We'll Be Closed For Christmas
Imagine a retailer being closed on Black Friday, the day after Thanksgiving. Imagine them shunning the very pinnacle of their retail being. Contemplate the possibilities of a storekeeper sympathizing with Adbusters' "Buy Nothing Day," and tossing in "Sell Nothing Day."
Scratch your head and wonder why anyone would do something so silly.
And now consider how some mega-churches have opted-out of having services on Christmas this year. Thanks to the whims of the Gregorian Calendar, Christmas falls on a Sunday this year. And rather than treat it like the Holy Day it is, some mega-churches are treating it like a holiday.

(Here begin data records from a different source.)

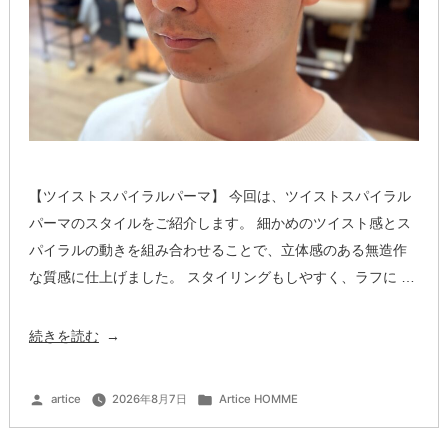
垢
抜
け
ヘ
ア”
の
【ツイストスパイラルパーマ】 今回は、ツイストスパイラル
パーマのスタイルをご紹介します。 細かめのツイスト感とス
パイラルの動きを組み合わせることで、立体感のある無造作
な質感に仕上げました。 スタイリングもしやすく、ラフに …
“メ
続きを読む
ン
ズ
投
カ
artice
2026年8月7日
Artice HOMME
稿
テ
ツ
者:
ゴ
リ
ー:
イ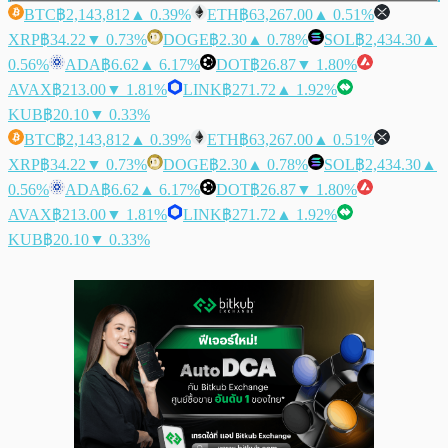
BTC
฿2,143,812
▲ 0.39%
ETH
฿63,267.00
▲ 0.51%
XRP
฿34.22
▼ 0.73%
DOGE
฿2.30
▲ 0.78%
SOL
฿2,434.30
▲
0.56%
ADA
฿6.62
▲ 6.17%
DOT
฿26.87
▼ 1.80%
AVAX
฿213.00
▼ 1.81%
LINK
฿271.72
▲ 1.92%
KUB
฿20.10
▼ 0.33%
BTC
฿2,143,812
▲ 0.39%
ETH
฿63,267.00
▲ 0.51%
XRP
฿34.22
▼ 0.73%
DOGE
฿2.30
▲ 0.78%
SOL
฿2,434.30
▲
0.56%
ADA
฿6.62
▲ 6.17%
DOT
฿26.87
▼ 1.80%
AVAX
฿213.00
▼ 1.81%
LINK
฿271.72
▲ 1.92%
KUB
฿20.10
▼ 0.33%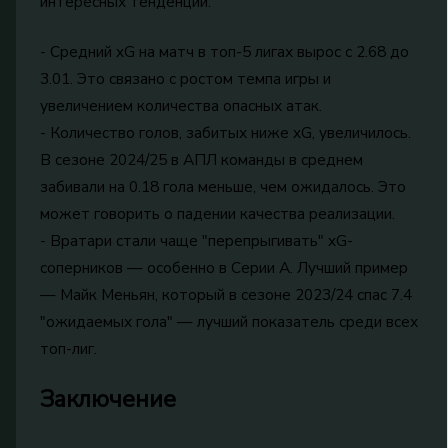
интересных тенденций:
- Средний xG на матч в топ-5 лигах вырос с 2.68 до
3.01. Это связано с ростом темпа игры и
увеличением количества опасных атак.
- Количество голов, забитых ниже xG, увеличилось.
В сезоне 2024/25 в АПЛ команды в среднем
забивали на 0.18 гола меньше, чем ожидалось. Это
может говорить о падении качества реализации.
- Вратари стали чаще "перепрыгивать" xG-
соперников — особенно в Серии А. Лучший пример
— Майк Меньян, который в сезоне 2023/24 спас 7.4
"ожидаемых гола" — лучший показатель среди всех
топ-лиг.
Заключение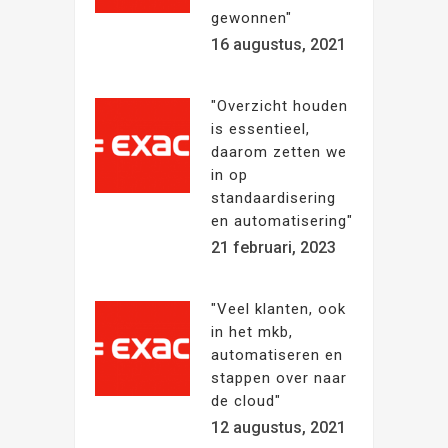
gewonnen"
16 augustus, 2021
"Overzicht houden
is essentieel,
daarom zetten we
in op
standaardisering
en automatisering"
21 februari, 2023
"Veel klanten, ook
in het mkb,
automatiseren en
stappen over naar
de cloud"
12 augustus, 2021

Perhaps the biggest and best-known of the taking-the-day-off churches is Willow Creek Community Church in suburban Chicago. Various others around the country have followed suit. Amarillo's Trinity Fellowship Church is also canceling regular services on Christmas Sunday.
The arguments for closing are pretty simple. Pastoral staff deserve time with their families. If Christmas had fallen on a Monday, the church would be shuttered anyway. Regular services would have been held over the weekend, and then everyone would go home for the holiday.
And that's the problem, for it seems the holiday is taking precedence over what is a "normal" working day for clergy. Sunday is still the primary day of worship in Christianity. What about the church family these clergy serve?
To Willow Creek's and Trinity's credit, they are hosting numerous worship services for several days leading up to Christmas, but this gesture just pales against the backdrop of the most holy of days in the Christian year.
And so the sanctuary will be noticeably dark come Christmas Day.
I fully recognize there has been a huge time-shift when it comes to going to church. Saddleback Church in southern California has a Friday evening service, two on Saturday evening, two on Sunday morning, and two on Sunday evening. Willow Creek worships on Saturday and Sunday. Locally, Trinity Fellowship has 2 Saturday services and three on Sunday morning. Churches are not as bound to traditional days and times as they once were. To their credit, they have dropped the legalism that once drove many churches into cultural irrelevance.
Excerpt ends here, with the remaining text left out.